幕間:初恋泥棒ハルト
今回は第十三章の物語の本筋とは関係ない幕間の話になります。
それはカレンの両親が帰ってくるという知らせが届く数日前のことであった。ここ最近のアーサーは何かにつけてそわそわしており、どうにも落ち着きに欠けていた。
そんなアーサーの様子を見かねたカレンは他の家族たちがその場にいないタイミングで声をかけることにした。
「アーサー。最近なんか落ち着きがないけどなんかあったん?」
「あぁ、カレン姉ちゃん。あの……笑わずに聞いてくれる?」
カレンが話を聞こうとするとアーサーは意味深な前置きをしてきた。それによってカレンはむしろ興味をそそられる。

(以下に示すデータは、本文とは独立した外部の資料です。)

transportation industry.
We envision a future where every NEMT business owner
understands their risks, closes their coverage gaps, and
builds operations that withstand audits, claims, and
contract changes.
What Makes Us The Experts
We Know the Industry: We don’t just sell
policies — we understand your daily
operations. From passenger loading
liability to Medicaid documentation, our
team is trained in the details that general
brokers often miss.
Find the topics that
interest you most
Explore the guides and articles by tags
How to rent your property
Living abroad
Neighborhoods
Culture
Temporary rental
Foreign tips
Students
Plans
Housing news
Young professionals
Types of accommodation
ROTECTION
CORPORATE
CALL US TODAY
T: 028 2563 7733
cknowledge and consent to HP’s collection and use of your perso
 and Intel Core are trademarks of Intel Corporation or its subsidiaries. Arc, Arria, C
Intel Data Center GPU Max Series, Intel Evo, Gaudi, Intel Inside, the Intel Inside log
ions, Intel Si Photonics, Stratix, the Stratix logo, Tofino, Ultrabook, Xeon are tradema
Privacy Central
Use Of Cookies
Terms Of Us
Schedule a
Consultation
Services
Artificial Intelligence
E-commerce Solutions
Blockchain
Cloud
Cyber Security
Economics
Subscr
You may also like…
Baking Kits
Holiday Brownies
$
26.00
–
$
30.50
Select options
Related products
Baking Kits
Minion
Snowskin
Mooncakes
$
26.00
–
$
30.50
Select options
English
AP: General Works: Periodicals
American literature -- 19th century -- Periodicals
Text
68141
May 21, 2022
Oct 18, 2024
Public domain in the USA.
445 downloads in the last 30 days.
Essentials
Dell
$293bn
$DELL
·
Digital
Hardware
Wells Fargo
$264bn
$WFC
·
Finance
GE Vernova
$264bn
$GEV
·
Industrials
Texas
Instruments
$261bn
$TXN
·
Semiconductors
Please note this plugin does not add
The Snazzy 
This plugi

「内容次第だけどまあ笑わんよ。てか何々、そんなこと言われたら逆に気になるんだけど」
「実はこの前ハルト姉ちゃんと二人で出かけたんだけどさ」
カレンは切り出しの時点で衝撃を受けた。彼女はアーサーがハルトとデートをしていたことを知らなかったのである。それと同時にカレンはアーサーに何が起こったのかをなんとなく予想できてしまった。

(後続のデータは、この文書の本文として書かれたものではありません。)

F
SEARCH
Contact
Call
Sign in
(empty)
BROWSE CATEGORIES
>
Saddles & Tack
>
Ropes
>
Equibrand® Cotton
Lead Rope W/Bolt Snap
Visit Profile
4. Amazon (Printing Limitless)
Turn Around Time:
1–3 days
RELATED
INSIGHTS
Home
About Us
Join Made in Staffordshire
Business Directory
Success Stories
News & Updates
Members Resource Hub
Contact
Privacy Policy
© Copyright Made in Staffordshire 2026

「その……ハルト姉ちゃんのことをそれ以来『女の子』として見るようになっちゃって。一緒にいると落ち着かないっていうか……」
アーサーが続けた言葉はカレンの予想通りであった。アーサーは性に目覚めたのである。というのも、彼がハルトが二人で訪れたドーナツ屋の店員に冷やかされたのが発端であった。
「ははーん。なるほどねぇ」
「俺どうしちゃったのかな?」
初めての感情に戸惑うアーサーがハルト相手に『初恋』をしたことはカレンにはあまりにもはっきりとわかってしまった。あまりにも甘酸っぱい体験談にカレンはニヤニヤが止まらない。
「わ、笑うなよ」
「いやー、わかるよ。ハルトちゃん可愛いもんね」
カレンはアーサーにフォローを入れた。からかうどころか弟が健全に成長していてむしろ喜ばしく思えるぐらいであった。
「大丈夫、男ならアーサーぐらいの歳になったら遅かれ早かれそういうことは経験するもんだからね」
ハルトは無自覚にアーサーの初恋の相手になっていた。しかし彼女自身にそれが伝わるはずもなく、旅人であるが故に結ばれることもない。本気で恋をしたとしてもアーサーが失恋することは確定事項であった。

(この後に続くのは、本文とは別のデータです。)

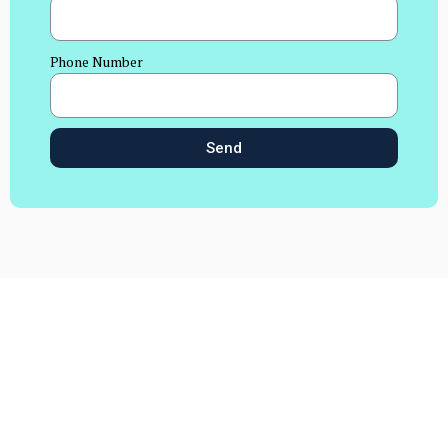
Phone Number
Send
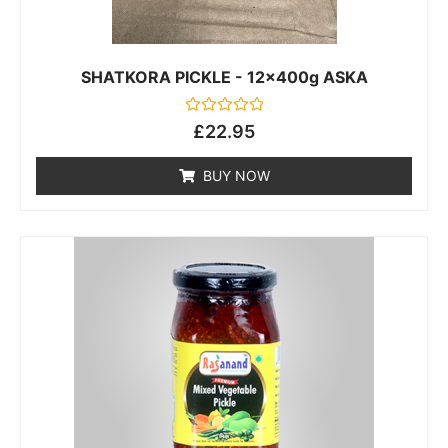
SHATKORA PICKLE - 12x400g ASKA
Rated
£
22.95
0
out
of
BUY NOW
5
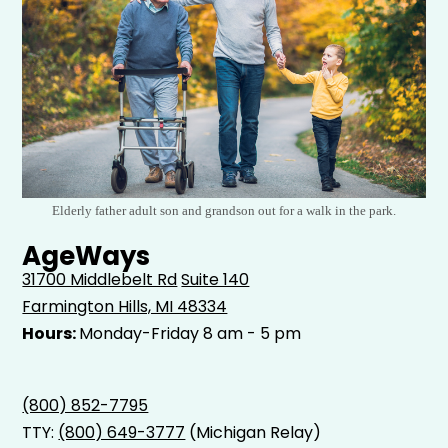
Elderly father adult son and grandson out for a walk in the park.
AgeWays
31700 Middlebelt Rd
Suite 140
Farmington Hills, MI 48334
Hours:
Monday-Friday 8 am - 5 pm
(800) 852-7795
TTY:
(800) 649-3777
(Michigan Relay)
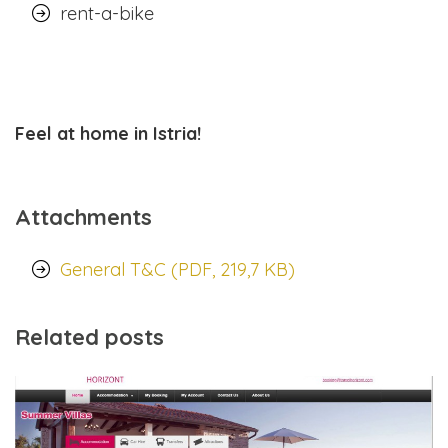
rent-a-bike
Feel at home in Istria!
Attachments
General T&C (PDF, 219,7 KB)
Related posts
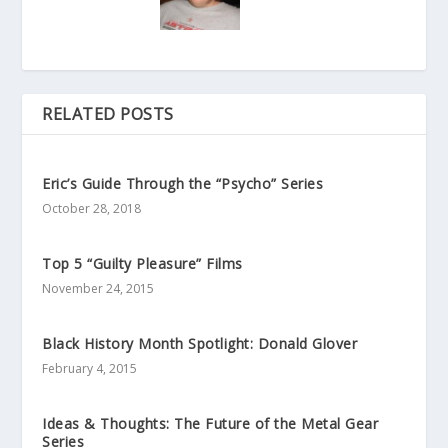
RELATED POSTS
Eric’s Guide Through the “Psycho” Series
October 28, 2018
Top 5 “Guilty Pleasure” Films
November 24, 2015
Black History Month Spotlight: Donald Glover
February 4, 2015
Ideas & Thoughts: The Future of the Metal Gear
Series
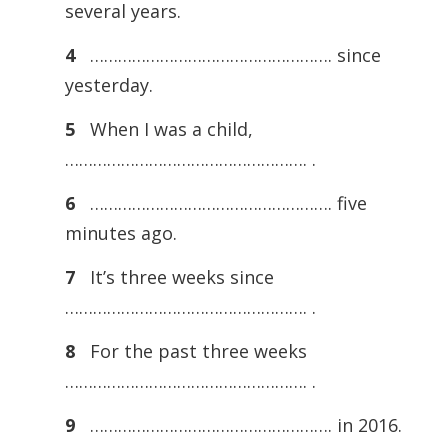
several years.
4
……………………………………………. since
yesterday.
5
When I was a child,
……………………………………………. .
6
……………………………………………. five
minutes ago.
7
It’s three weeks since
……………………………………………. .
8
For the past three weeks
……………………………………………. .
9
……………………………………………. in 2016.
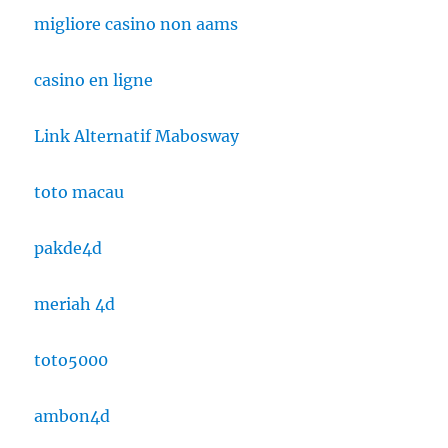
migliore casino non aams
casino en ligne
Link Alternatif Mabosway
toto macau
pakde4d
meriah 4d
toto5000
ambon4d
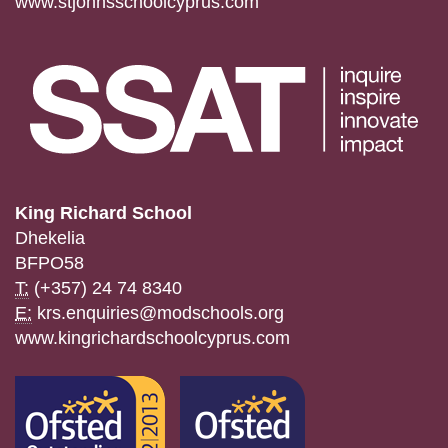
www.stjohnsschoolcyprus.com
King Richard School
Dhekelia
BFPO58
T:
(+357) 24 74 8340
E:
krs.enquiries@modschools.org
www.kingrichardschoolcyprus.com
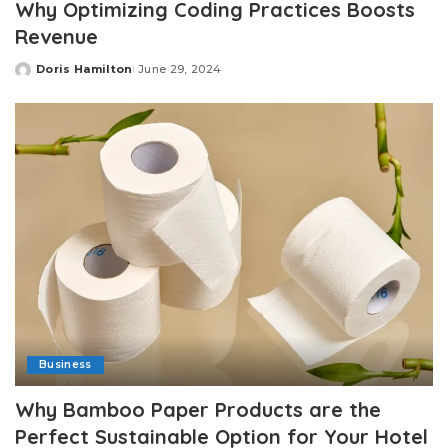
Why Optimizing Coding Practices Boosts
Revenue
Doris Hamilton
June 29, 2024
Posted
by
Business
Why Bamboo Paper Products are the
Perfect Sustainable Option for Your Hotel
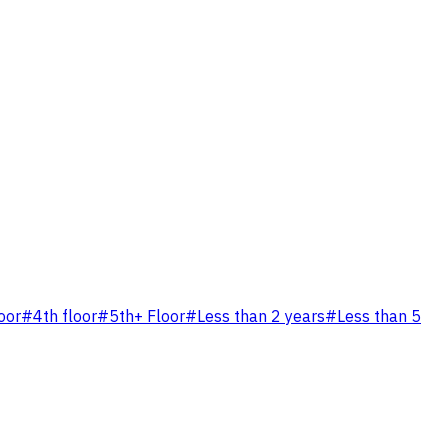
oor
#
4th floor
#
5th+ Floor
#
Less than 2 years
#
Less than 5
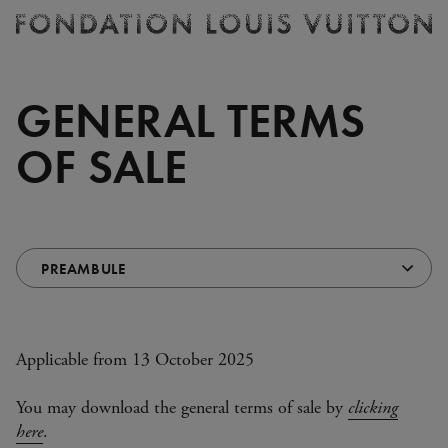
Ticketing
Fondation
Louis
Vuitton
GENERAL TERMS
-
Homepage
OF SALE
Choose
Redirects
a
automatically
section
on
(redirects
selection
automatically)
Applicable from 13 October 2025
You may download the general terms of sale by
clicking
here
.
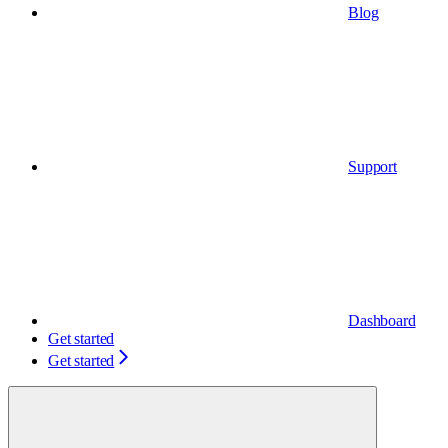
Blog
Support
Dashboard
Get started
Get started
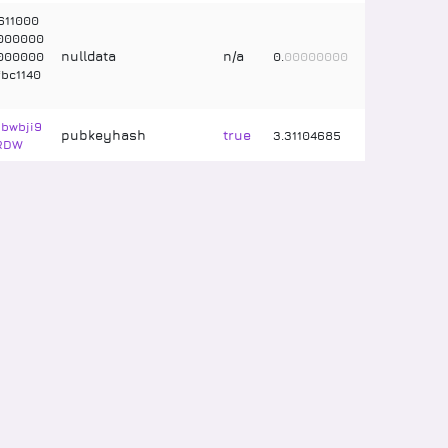
611000
000000
nulldata
n/a
000000
0
.
00000000
bc1140
bwbji9
pubkeyhash
true
3
.
31104685
RDW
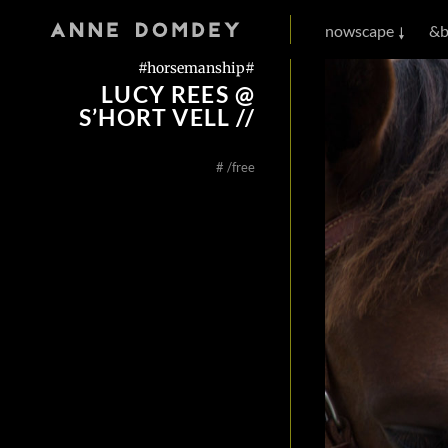
nowscape
&b
#horsemanship#
LUCY REES @
S’HORT VELL //
#
/free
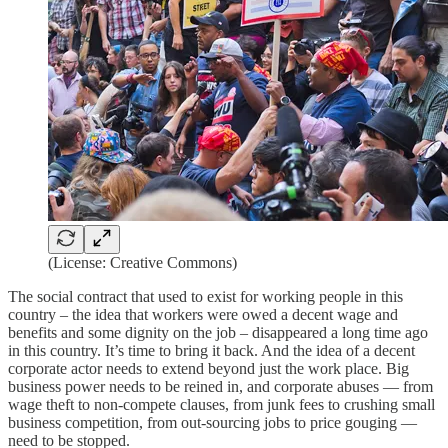
(License: Creative Commons)
The social contract that used to exist for working people in this
country – the idea that workers were owed a decent wage and
benefits and some dignity on the job – disappeared a long time ago
in this country. It’s time to bring it back. And the idea of a decent
corporate actor needs to extend beyond just the work place. Big
business power needs to be reined in, and corporate abuses — from
wage theft to non-compete clauses, from junk fees to crushing small
business competition, from out-sourcing jobs to price gouging —
need to be stopped.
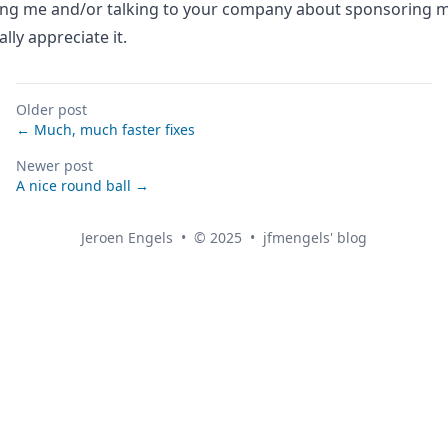
ing me
and/or talking to your company about sponsoring m
lly appreciate it.
Older post
← Much, much faster fixes
Newer post
A nice round ball →
Jeroen Engels
•
© 2025
•
jfmengels' blog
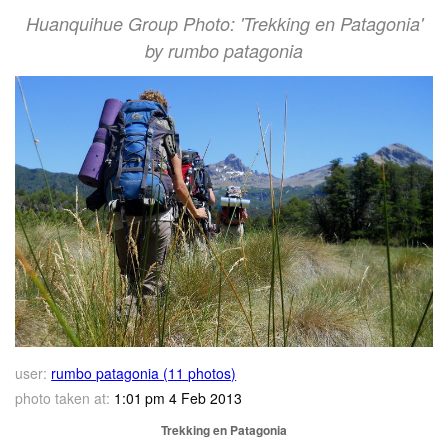
Huanquihue Group Photo: 'Trekking en Patagonia'
by rumbo patagonia
user:
rumbo patagonia (11 photos)
photo taken at:
1:01 pm 4 Feb 2013
Trekking en Patagonia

カレンは弟に配慮し、それが恋だと明言はしないことにした。
「ところでなんでハルトちゃんなの?ループスさんにアリアちゃんも一緒にいるのに」
「なんかループスさんはカレン姉ちゃん見てるみたいだし、アリア姉ちゃんはなんかよそよそしくて一緒にいるような気がしなくて……」
アーサーは無自覚に初恋をしたものの、その相手がハルトになったのは彼なりの同機に基づいていた。外見年齢が一番近く、それでいて一番親しく接してくれる相手がハルトだからというものである。
「大人の階段上ったねぇ。アーサー」
ハルトたちとの出会いを通じてアーサーは一つ、大人に近づいたのであった。
今回で第十三章は完結になります。
次回からは第十四章を開始予定です。